I read many books about grief with a highlighter in hand. For years I would read over the highlighted parts when grief threatened to envelop me. I would remind myself that what I was living through really was that bad, and that it was okay not to be okay.
I started a journey to health and wellbeing. I recognised that having a healthy body contributed hugely to my ability to have a healthy mind.
I attended a bereaved parents’ retreat and connected with other families who suffered the loss of a child. I realised we were not alone in this journey.
I slowly began to listen to Christian music again. I may not always be capable of singing Christian songs with conviction, but I do often find comfort.
Acceptance is such a complex term. I can accept that William is not coming back, but I find it incredibly difficult to accept the way that he died. I still suffer horrific flashbacks. I am regularly overcome by grief and I think this will be the case for the rest of my life. My heart longs for my son. It is a pain for which there is no remedy this side of heaven.

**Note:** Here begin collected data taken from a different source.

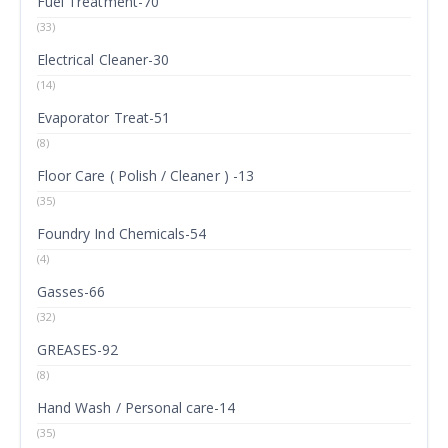
Fuel Treatment-70
(33)
Electrical Cleaner-30
(14)
Evaporator Treat-51
(8)
Floor Care ( Polish / Cleaner ) -13
(35)
Foundry Ind Chemicals-54
(4)
Gasses-66
(32)
GREASES-92
(8)
Hand Wash / Personal care-14
(35)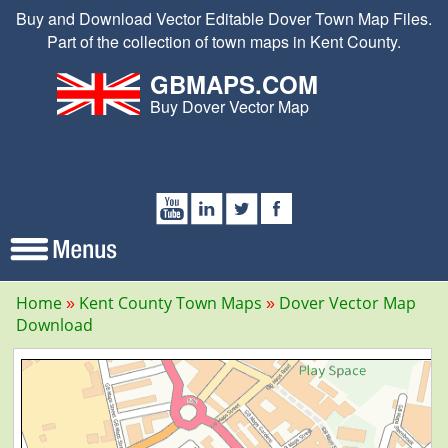
Buy and Download Vector Editable Dover Town Map Files.
Part of the collection of town maps in Kent County.
GBMAPS.COM
Buy Dover Vector Map
Home
Kent County Town Maps
Dover Vector Map
Download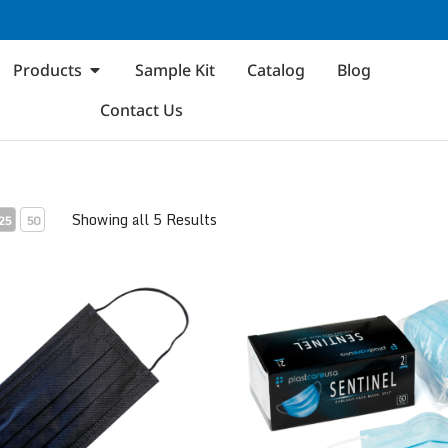
Products
Sample Kit
Catalog
Blog
Contact Us
Showing all 5 Results
25
50
 1
ASTM Level 2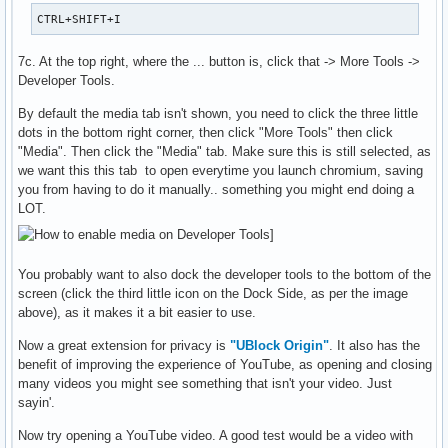
CTRL+SHIFT+I
7c. At the top right, where the ... button is, click that -> More Tools ->
Developer Tools.
By default the media tab isn't shown, you need to click the three little
dots in the bottom right corner, then click "More Tools" then click
"Media". Then click the "Media" tab. Make sure this is still selected, as
we want this this tab to open everytime you launch chromium, saving
you from having to do it manually.. something you might end doing a
LOT.
You probably want to also dock the developer tools to the bottom of the
screen (click the third little icon on the Dock Side, as per the image
above), as it makes it a bit easier to use.
Now a great extension for privacy is
"UBlock Origin"
. It also has the
benefit of improving the experience of YouTube, as opening and closing
many videos you might see something that isn't your video. Just
sayin'.
Now try opening a YouTube video. A good test would be a video with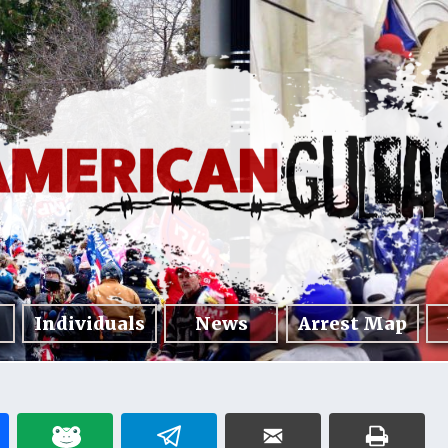
Individuals
News
Arrest Map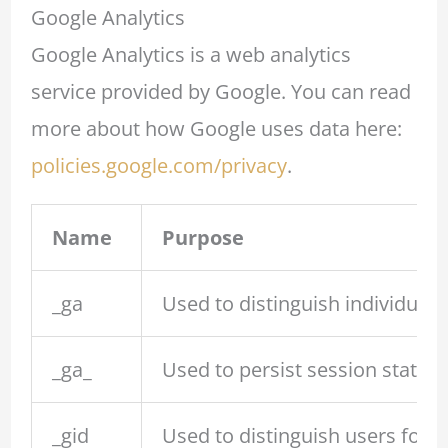
Google Analytics
Google Analytics is a web analytics
service provided by Google. You can read
more about how Google uses data here:
policies.google.com/privacy
.
Name
Purpose
_ga
Used to distinguish individual 
_ga_
Used to persist session state.
_gid
Used to distinguish users for u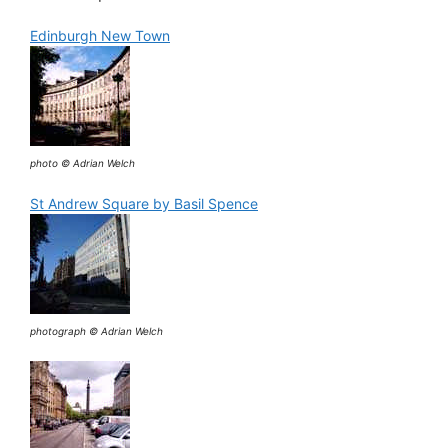
Edinburgh New Town
photo © Adrian Welch
St Andrew Square by Basil Spence
photograph © Adrian Welch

I will never be okay with having lost William, but I would be lying if I didn’t admit that my life is richer now. Sometimes great pain brings great insight. I am reminded that life is a gift and none of us should waste that gift. I recognise beauty in the world that once was lost on me. Sunsets, rainbows, the ocean or a beautiful view now have me stopping to be thankful. I savour the experience of good food and friends that I can laugh with.

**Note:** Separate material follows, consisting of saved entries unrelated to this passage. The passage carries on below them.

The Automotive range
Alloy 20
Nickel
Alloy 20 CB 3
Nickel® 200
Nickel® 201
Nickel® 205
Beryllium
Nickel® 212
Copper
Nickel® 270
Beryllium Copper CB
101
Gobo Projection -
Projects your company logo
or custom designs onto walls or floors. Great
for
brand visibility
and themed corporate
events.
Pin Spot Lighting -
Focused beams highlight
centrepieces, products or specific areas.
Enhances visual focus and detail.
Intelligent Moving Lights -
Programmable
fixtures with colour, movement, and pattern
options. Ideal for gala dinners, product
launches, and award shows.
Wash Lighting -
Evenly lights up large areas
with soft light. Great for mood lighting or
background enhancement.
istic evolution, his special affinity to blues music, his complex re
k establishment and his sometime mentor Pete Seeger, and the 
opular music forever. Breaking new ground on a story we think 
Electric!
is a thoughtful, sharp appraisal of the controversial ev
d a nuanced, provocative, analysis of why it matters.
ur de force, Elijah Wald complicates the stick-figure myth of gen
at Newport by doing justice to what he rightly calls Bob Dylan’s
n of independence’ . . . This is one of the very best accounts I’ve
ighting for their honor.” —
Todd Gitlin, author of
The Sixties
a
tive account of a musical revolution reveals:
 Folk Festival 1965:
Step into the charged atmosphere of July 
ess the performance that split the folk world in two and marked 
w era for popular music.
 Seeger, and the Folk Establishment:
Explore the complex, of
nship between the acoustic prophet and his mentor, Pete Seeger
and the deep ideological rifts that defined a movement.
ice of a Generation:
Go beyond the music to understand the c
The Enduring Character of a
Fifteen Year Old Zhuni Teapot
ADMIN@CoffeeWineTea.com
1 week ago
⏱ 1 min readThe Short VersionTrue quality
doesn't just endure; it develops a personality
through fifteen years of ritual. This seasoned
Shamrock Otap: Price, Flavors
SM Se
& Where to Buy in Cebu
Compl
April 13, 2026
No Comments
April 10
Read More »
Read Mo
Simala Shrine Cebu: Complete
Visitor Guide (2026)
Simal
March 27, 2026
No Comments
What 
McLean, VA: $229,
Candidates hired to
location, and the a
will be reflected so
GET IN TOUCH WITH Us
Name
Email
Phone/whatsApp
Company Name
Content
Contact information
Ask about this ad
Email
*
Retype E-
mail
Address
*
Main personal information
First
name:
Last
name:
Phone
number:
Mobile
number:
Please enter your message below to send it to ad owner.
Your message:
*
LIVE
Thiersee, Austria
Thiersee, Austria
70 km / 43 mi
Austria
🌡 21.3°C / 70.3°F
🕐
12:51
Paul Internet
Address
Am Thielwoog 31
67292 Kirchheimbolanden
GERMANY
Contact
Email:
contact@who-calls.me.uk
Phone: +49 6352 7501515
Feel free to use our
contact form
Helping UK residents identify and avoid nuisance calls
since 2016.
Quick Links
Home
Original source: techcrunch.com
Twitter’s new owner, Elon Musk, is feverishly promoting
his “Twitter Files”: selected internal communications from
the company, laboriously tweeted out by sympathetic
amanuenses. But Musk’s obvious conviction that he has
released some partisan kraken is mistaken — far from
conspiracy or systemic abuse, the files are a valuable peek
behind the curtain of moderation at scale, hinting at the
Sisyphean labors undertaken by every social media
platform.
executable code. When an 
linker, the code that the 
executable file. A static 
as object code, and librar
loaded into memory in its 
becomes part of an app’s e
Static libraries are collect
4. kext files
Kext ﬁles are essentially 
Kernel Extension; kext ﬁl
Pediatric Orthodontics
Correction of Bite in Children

I am eternally grateful for friends and family who still to this day aren’t afraid to sit with me during my times of deep grief. I’m thankful for the grace they show me during periods where I’m messy and unfiltered. I walk through those moments now with a reassurance that the stronghold of grief will loosen its grip and I will see in colour again. I believe that grief and happiness can co-exist if we simply give each of these emotions the time and space they deserve.

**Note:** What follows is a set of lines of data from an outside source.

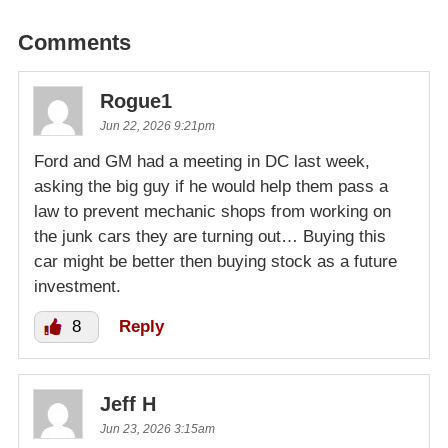
Comments
Rogue1
Jun 22, 2026 9:21pm
Ford and GM had a meeting in DC last week,
asking the big guy if he would help them pass a
law to prevent mechanic shops from working on
the junk cars they are turning out… Buying this
car might be better then buying stock as a future
investment.
8
Reply
Jeff H
Jun 23, 2026 3:15am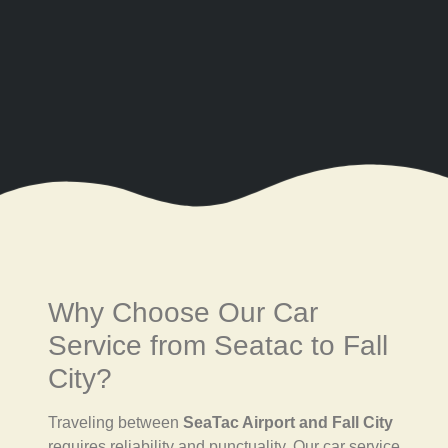
Why Choose Our Car
Service from Seatac to Fall
City?
Traveling between
SeaTac Airport and Fall City
requires reliability and punctuality. Our car service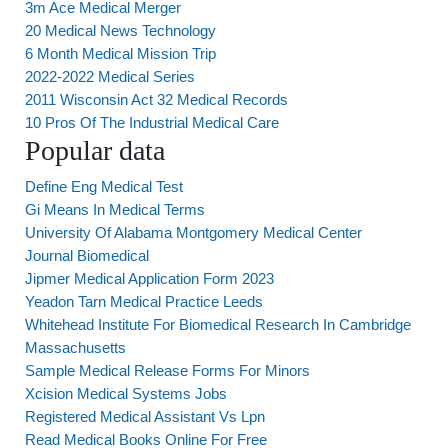
3m Ace Medical Merger
20 Medical News Technology
6 Month Medical Mission Trip
2022-2022 Medical Series
2011 Wisconsin Act 32 Medical Records
10 Pros Of The Industrial Medical Care
Popular data
Define Eng Medical Test
Gi Means In Medical Terms
University Of Alabama Montgomery Medical Center
Journal Biomedical
Jipmer Medical Application Form 2023
Yeadon Tarn Medical Practice Leeds
Whitehead Institute For Biomedical Research In Cambridge
Massachusetts
Sample Medical Release Forms For Minors
Xcision Medical Systems Jobs
Registered Medical Assistant Vs Lpn
Read Medical Books Online For Free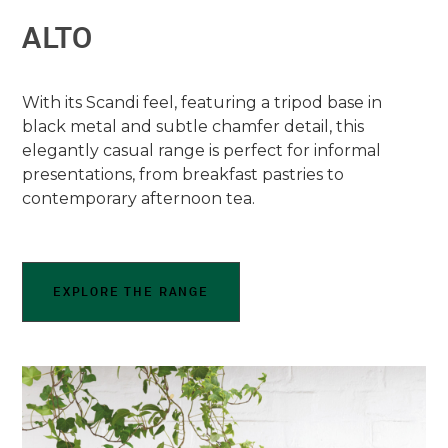
ALTO
With its Scandi feel, featuring a tripod base in
black metal and subtle chamfer detail, this
elegantly casual range is perfect for informal
presentations, from breakfast pastries to
contemporary afternoon tea.
EXPLORE THE RANGE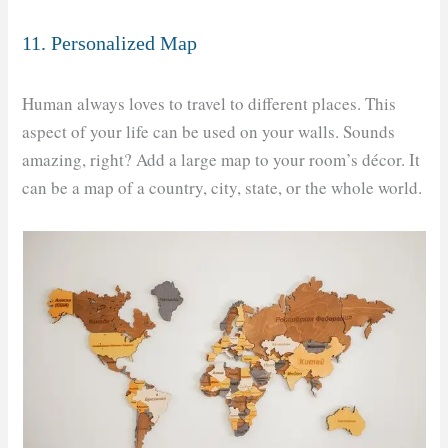
11. Personalized Map
Human always loves to travel to different places. This
aspect of your life can be used on your walls. Sounds
amazing, right? Add a large map to your room’s décor. It
can be a map of a country, city, state, or the whole world.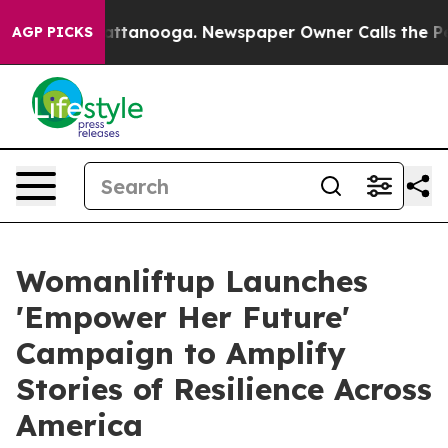
os in Chattanooga. Newspaper Owner Calls the People
AGP PICKS
Womanliftup Launches
'Empower Her Future'
Campaign to Amplify
Stories of Resilience Across
America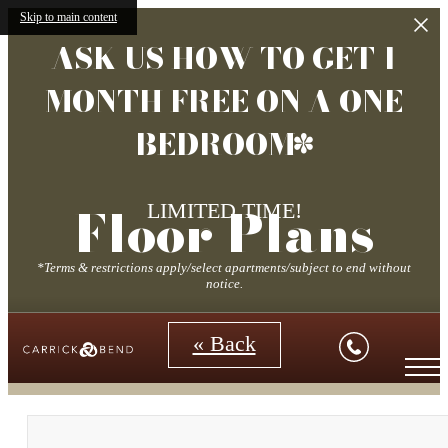
Skip to main content
ASK US HOW TO GET 1
MONTH FREE ON A ONE
BEDROOM*
Floor Plans
LIMITED TIME!
*Terms & restrictions apply/select apartments/subject to end without
notice.
« Back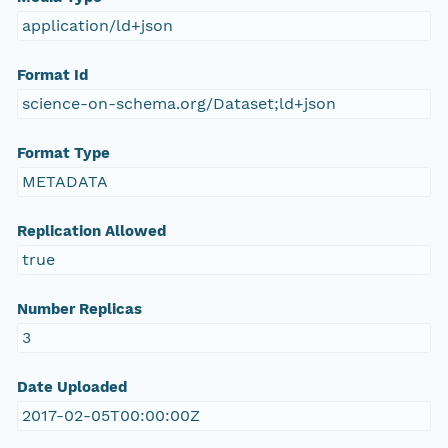
application/ld+json
Format Id
science-on-schema.org/Dataset;ld+json
Format Type
METADATA
Replication Allowed
true
Number Replicas
3
Date Uploaded
2017-02-05T00:00:00Z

I make a conscious decision every morning to choose happiness. The attitude of gratitude truly makes a difference.
I believe when William fell into the pool that day, Jesus was beside him. And I trust that Jesus will remain beside me as I face all that lies ahead.
Life is a cherished gift – a brother’s perspective
I’ll never forget the day my little brother William fell into the pool, and the days that followed. I was only seven years old, but I remember the hospital visits, and the endless questions that nobody knew the answers to, and not understanding why he couldn’t just be given some medicine to help him wake up. These memories have stayed with me.
Losing William has changed my life. It’s just me now with Mum and Dad. I get lonely sometimes and even jealous when I see other people with their brothers and sisters. I wish he was here to talk to and do fun things with. Instead of enjoying our life together, I make sure I enjoy my life for him. I feel lucky that I am still here.
We lost Will at age four, but we also lose him over and over again every time he is missing from the special moments in life. Time has softened my pain, but William will always be missed and will always be remembered.